When /var/lib/dbus/machine-id is missing, applications that uses dbus basically abort because dbus does so, sample pstack, $ pidgin process 8300: D-Bus library appears to be incorrectly set up; failed to read machine uuid: Failed to open "/var/lib/dbus/machine-id": No such file or directory See the manual page for dbus-uuidgen to correct this issue. D-Bus not built with -rdynamic so unable to print a backtrace Abort (core dumped) -bash-3.00$ pstack core core 'core' of 8300: pidgin fef3e8d7 _lwp_kill (1, 6) + 7 feef6a52 raise (6) + 22 feed4fdd abort (fb3e461c, 8047444, fb3c8a18, fb3e4f90, fb3e461c, 8047478) + cd fb3cc2b9 _dbus_abort (fb3e4f90, fb3e461c, 8047478, 8047478, fb3c8fcf, fb3d37f8) + 61 fb3c8a18 _dbus_warn_check_failed (fb3d37f8, 8136758) + 68 fb3c8fcf _dbus_get_local_machine_uuid_encoded (804749c) + 8f fb3ce8ca _dbus_get_autolaunch_address (80474fc, 8047540) + 2a fb3c57f1 _dbus_transport_open_autolaunch (8133e80, 8047560, 8047540) + 5d fb3c5929 _dbus_transport_open (8133e80, 80475b0) + 8d ... This seems a bit drastic, it gave the impression that applications crashes while in actual fact this is a set up problem for dbus. google dbus machine-id seems that there have been lots of bugs/problem assocaited with this. Can dbus lib uses a less severe form of error handling? like uses _dbus_warn() which leads eventually to _dbus_abort if it fatal_warning is set. Hence, allowing stable release to run without unncessary core dump!
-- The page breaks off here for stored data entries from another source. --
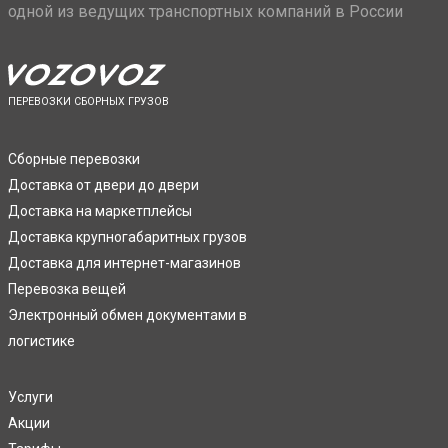
одной из ведущих транспортных компаний в России
ПЕРЕВОЗКИ СБОРНЫХ ГРУЗОВ
Сборные перевозки
Доставка от двери до двери
Доставка на маркетплейсы
Доставка крупногабаритных грузов
Доставка для интернет-магазинов
Перевозка вещей
Электронный обмен документами в
логистике
Услуги
Акции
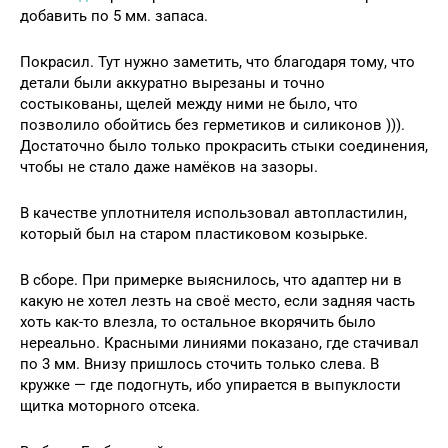
добавить по 5 мм. запаса.
Покрасил. Тут нужно заметить, что благодаря тому, что
детали были аккуратно вырезаны и точно
состыкованы, щелей между ними не было, что
позволило обойтись без герметиков и силиконов ))).
Достаточно было только прокрасить стыки соединения,
чтобы не стало даже намёков на зазоры.
В качестве уплотнителя использовал автопластилин,
который был на старом пластиковом козырьке.
В сборе. При примерке выяснилось, что адаптер ни в
какую не хотел лезть на своё место, если задняя часть
хоть как-то влезла, то остальное вкорячить было
нереально. Красными линиями показано, где стачивал
по 3 мм. Внизу пришлось сточить только слева. В
кружке — где подогнуть, ибо упирается в выпуклости
щитка моторного отсека.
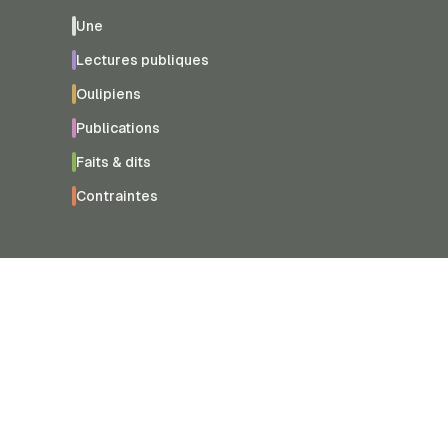
Une
Lectures publiques
Oulipiens
Publications
Faits & dits
Contraintes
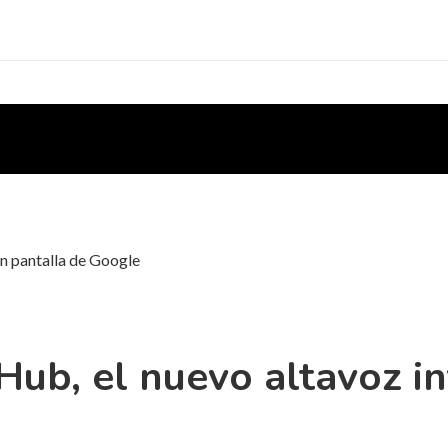
n pantalla de Google
ub, el nuevo altavoz in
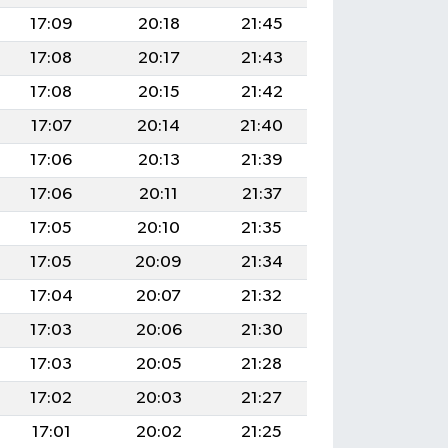
17:09
20:18
21:45
17:08
20:17
21:43
17:08
20:15
21:42
17:07
20:14
21:40
17:06
20:13
21:39
17:06
20:11
21:37
17:05
20:10
21:35
17:05
20:09
21:34
17:04
20:07
21:32
17:03
20:06
21:30
17:03
20:05
21:28
17:02
20:03
21:27
17:01
20:02
21:25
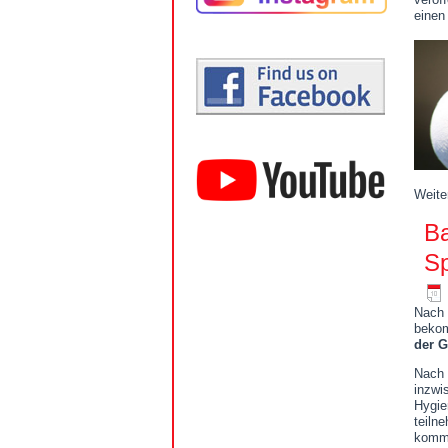
einen
Weite
Ba
Sp
Nach 
bekom
der G
Nach 
inzwi
Hygie
teiln
komm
Having no id file is just the same as installing dbus without its config files, or patching it to have "exit(1)" in it, or otherwise breaking things on purpose. The reason it aborts loudly is because you need to fix your system. The error message says *exactly* how to fix your system and points to the docs, and fixing it takes only a minute or two. Normally your distribution will have done it for you, though. "make install" should probably run dbus-uuidgen, but if the library is fatally misinstalled, there isn't a way to continue. Aborting is appropriate. Leaving the bug open since we need to add dbus-uuidgen to make install.
Thanks Havoc ;)
(In reply to comment #1) > "make install" should probably run dbus-uuidgen I started implementing this, but there are subtleties: - if cross-compiling, we can't run it - if installing into a DESTDIR to create packages, we don't want to run it, to avoid packagers accidentally setting the same machine ID on every machine running their distribution - if installing into a prefix, ideally the user would have set the machine-ID path to the normal system-wide one, to avoid split-brain problems - distcheck will fail, because we certainly don't want to uninstall the machine ID! so I'm not sure it's such a good idea. To avoid split-brain problems where two parts of an OS think they have different machine IDs, I think we want to encourage the use of a distro-provided D-Bus package, which will have a single value for the machine ID's path, and on any sane system will arrange for dbus-uuidgen --ensure to be run. If we accepted the patch from Bug #23679 (or similar), we'd solve this globally for Linux by using the kernel's idea of the boot ID. Bug #29618 is related.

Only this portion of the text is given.